> [Data supplied]

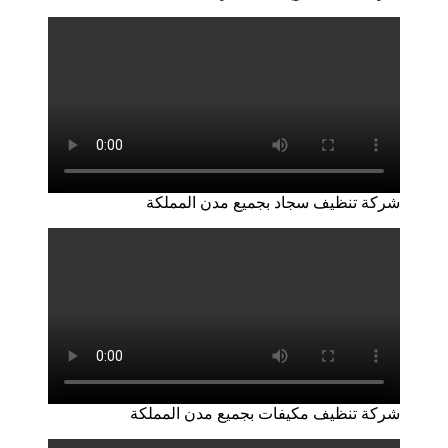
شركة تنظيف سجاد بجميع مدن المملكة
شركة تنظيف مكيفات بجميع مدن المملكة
...
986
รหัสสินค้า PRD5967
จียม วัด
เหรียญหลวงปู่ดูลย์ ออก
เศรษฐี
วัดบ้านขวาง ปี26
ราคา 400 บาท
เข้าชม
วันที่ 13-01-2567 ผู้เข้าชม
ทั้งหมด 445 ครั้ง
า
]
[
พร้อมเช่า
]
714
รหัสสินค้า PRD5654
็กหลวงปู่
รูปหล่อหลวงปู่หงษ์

> [Aim of the exercise] Reproduce, word for word and in full, only the lines above that start at the line with "รหัสสินค้า PRD5967" and run through the line with "รูปหล่อหลวงปู่หงษ์", both ends included.

> [Answer for this exercise]
รหัสสินค้า PRD5967
จียม วัด
เหรียญหลวงปู่ดูลย์ ออก
เศรษฐี
วัดบ้านขวาง ปี26
ราคา 400 บาท
เข้าชม
วันที่ 13-01-2567 ผู้เข้าชม
ทั้งหมด 445 ครั้ง
า
]
[
พร้อมเช่า
]
714
รหัสสินค้า PRD5654
็กหลวงปู่
รูปหล่อหลวงปู่หงษ์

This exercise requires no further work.